IMAGE VIA GREATER ORLANDO AVIATION AUTHORITY
Orlando International Airport is moving forward with plans to host flying taxi (we can’t say flying cars anymore) demonstrations, with the Greater Orlando Aviation Authority board recently approving the development of a vertistop, a small electric aircraft takeoff and landing pad, near the airport’s Train Station.
The vertistop will support demonstrations of electric Vertical Takeoff and Landing aircraft with the FAA, Florida Department of Transportation, NASA, local air traffic control, and the National Air Traffic Controllers Association. The project is still subject to FAA approval and FDOT support.
Air taxis are small electric aircraft designed to carry a handful of passengers on short urban or regional trips, and they’re like a cross between a helicopter and a drone, but scaled up to carry people instead of your Walmart order.

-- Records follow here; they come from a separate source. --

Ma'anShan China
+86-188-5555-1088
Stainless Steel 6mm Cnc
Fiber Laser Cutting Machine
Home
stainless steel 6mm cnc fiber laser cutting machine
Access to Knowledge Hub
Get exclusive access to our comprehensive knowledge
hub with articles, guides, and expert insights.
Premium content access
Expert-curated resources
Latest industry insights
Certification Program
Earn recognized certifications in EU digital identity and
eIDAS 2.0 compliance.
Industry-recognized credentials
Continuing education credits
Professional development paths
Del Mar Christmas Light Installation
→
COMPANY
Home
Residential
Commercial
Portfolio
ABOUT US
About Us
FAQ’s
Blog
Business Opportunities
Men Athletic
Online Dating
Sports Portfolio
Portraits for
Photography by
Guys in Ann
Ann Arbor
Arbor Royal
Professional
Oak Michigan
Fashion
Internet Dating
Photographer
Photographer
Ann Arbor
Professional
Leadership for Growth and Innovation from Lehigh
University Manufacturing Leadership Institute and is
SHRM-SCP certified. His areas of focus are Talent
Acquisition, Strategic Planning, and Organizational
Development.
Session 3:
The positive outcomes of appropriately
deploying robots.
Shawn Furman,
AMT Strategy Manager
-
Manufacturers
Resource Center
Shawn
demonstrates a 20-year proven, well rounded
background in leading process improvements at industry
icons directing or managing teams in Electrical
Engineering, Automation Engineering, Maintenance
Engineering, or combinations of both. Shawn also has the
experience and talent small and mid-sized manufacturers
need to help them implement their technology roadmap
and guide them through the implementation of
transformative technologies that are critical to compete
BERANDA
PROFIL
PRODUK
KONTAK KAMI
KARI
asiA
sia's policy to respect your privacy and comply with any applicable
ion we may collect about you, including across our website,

The most common design is the eVTOL (electric Vertical Takeoff and Landing aircraft), which uses multiple electric rotors to lift off and land vertically like a helicopter but flies more efficiently in cruise like a small plane. Most current designs seat two to six passengers and are intended for trips of 25 to 60 miles, making them well-suited for routes like downtown Orlando to the airport, or Tampa to Orlando. Nobody knows how much they’ll cost in the beginning, but most estimates from companies like Joby sit at around $100 to $200 for a city-to-city trip, or $3 per mile.
The move builds on Florida’s selection in March 2026 as one of eight proposals chosen under the FAA’s eVTOL and Advanced Air Mobility Integration Pilot Program, a three-year federal initiative to accelerate the safe integration of air taxis into the national airspace. The MCO vertistop is part of a broader vision to develop a full on-airport vertiport by 2030.

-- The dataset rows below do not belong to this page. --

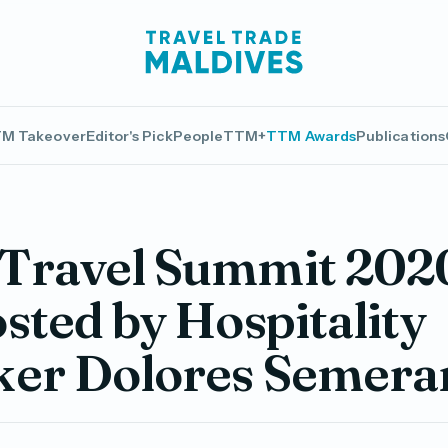
M Takeover
Editor's Pick
People
TTM+
TTM Awards
Publications
Travel Summit 2020
sted by Hospitality
ker Dolores Semera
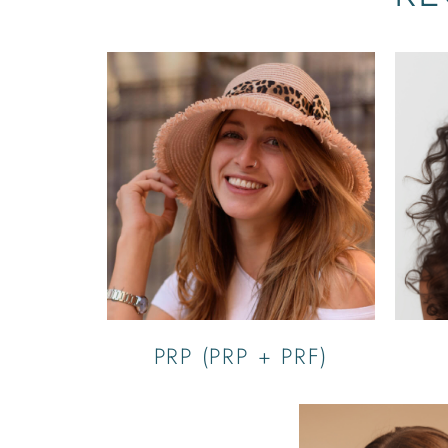
PRP (PRP + PRF)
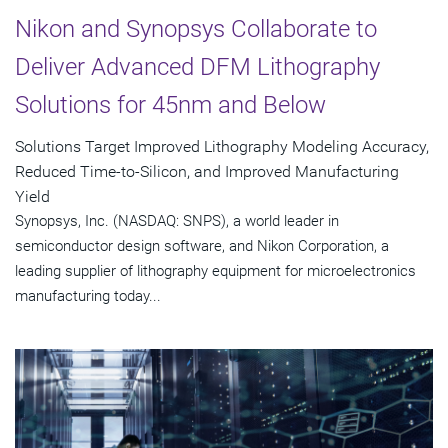
Nikon and Synopsys Collaborate to
Deliver Advanced DFM Lithography
Solutions for 45nm and Below
Solutions Target Improved Lithography Modeling Accuracy,
Reduced Time-to-Silicon, and Improved Manufacturing
Yield
Synopsys, Inc. (NASDAQ: SNPS), a world leader in
semiconductor design software, and Nikon Corporation, a
leading supplier of lithography equipment for microelectronics
manufacturing today...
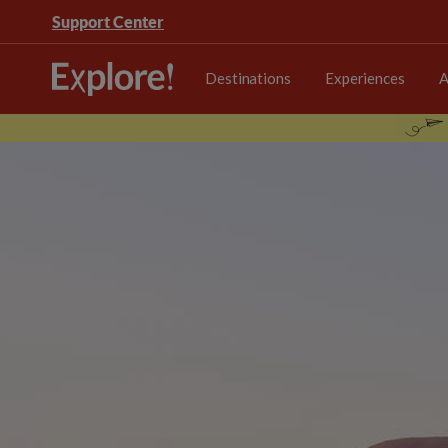
Support Center
Destinations
Experiences
A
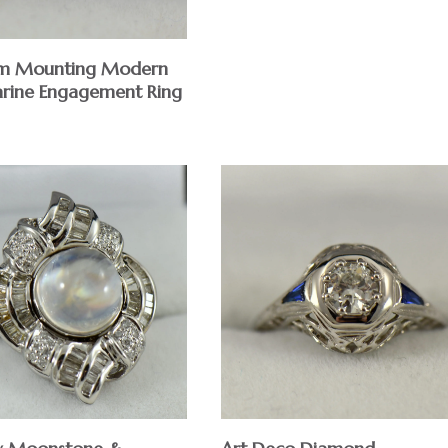
om Mounting Modern
rine Engagement Ring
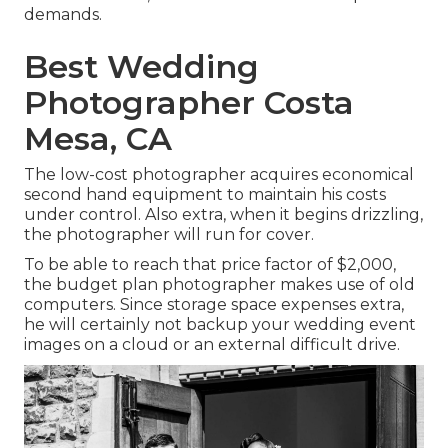
demands.
Best Wedding
Photographer Costa
Mesa, CA
The low-cost photographer acquires economical
second hand equipment to maintain his costs
under control. Also extra, when it begins drizzling,
the photographer will run for cover.
To be able to reach that price factor of $2,000,
the budget plan photographer makes use of old
computers. Since storage space expenses extra,
he will certainly not backup your wedding event
images on a cloud or an external difficult drive.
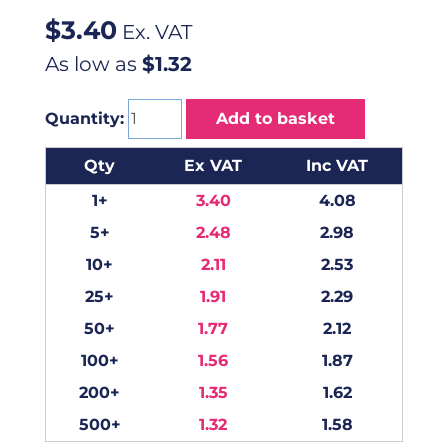
$
3.40
Ex. VAT
As low as
$1.32
Quantity:
Add to basket
Qty
Ex VAT
Inc VAT
1+
3.40
4.08
5+
2.48
2.98
10+
2.11
2.53
25+
1.91
2.29
50+
1.77
2.12
100+
1.56
1.87
200+
1.35
1.62
500+
1.32
1.58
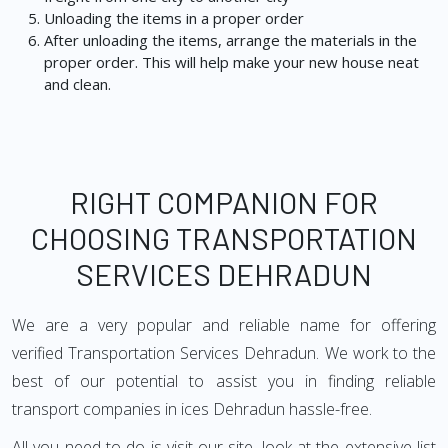
Unloading the items in a proper order
After unloading the items, arrange the materials in the
proper order. This will help make your new house neat
and clean.
RIGHT COMPANION FOR
CHOOSING TRANSPORTATION
SERVICES DEHRADUN
We are a very popular and reliable name for offering
verified Transportation Services Dehradun. We work to the
best of our potential to assist you in finding reliable
transport companies in ices Dehradun hassle-free.
All you need to do is visit our site, look at the extensive list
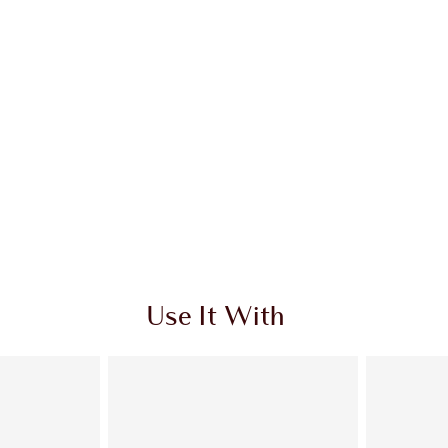
Use It With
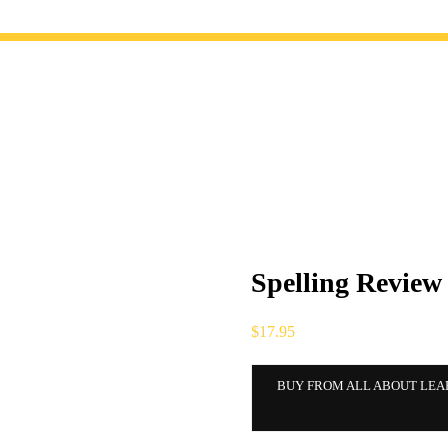
Spelling Review
$
17.95
BUY FROM ALL ABOUT LEA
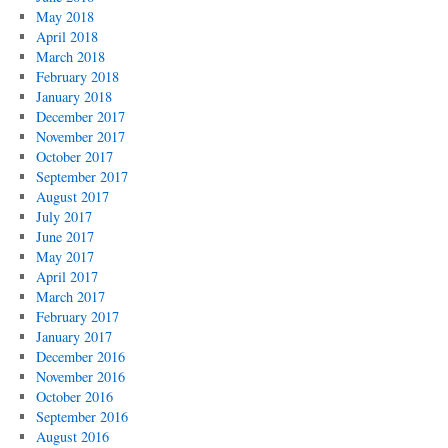
May 2018
April 2018
March 2018
February 2018
January 2018
December 2017
November 2017
October 2017
September 2017
August 2017
July 2017
June 2017
May 2017
April 2017
March 2017
February 2017
January 2017
December 2016
November 2016
October 2016
September 2016
August 2016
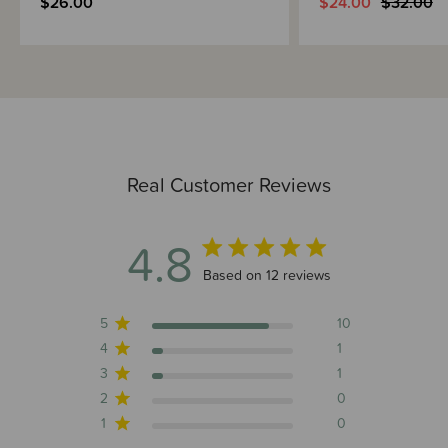
$26.00
$24.00
$32.00
Real Customer Reviews
4.8
4.8 out of 5 stars 12 total reviews
Based on 12 reviews
5
10
4
1
3
1
2
0
1
0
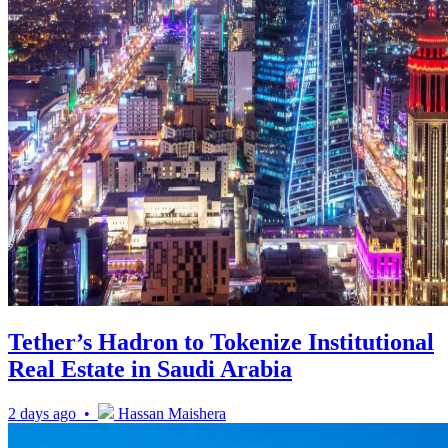
Tether’s Hadron to Tokenize Institutional
Real Estate in Saudi Arabia
2 days ago •
Hassan Maishera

Several eVTOL companies are already eyeing the I-4 corridor. Archer Aviation and Joby Aviation both have active partnerships with Florida stakeholders, and FDOT has been developing a statewide Aerial Highway Network concept that would eventually connect Tampa, Orlando, and Miami with air taxi routes. A vertistop at MCO, particularly one positioned near the SunRail train station, would fit right into a multimodal hub capable of connecting passengers arriving by rail, road, or air.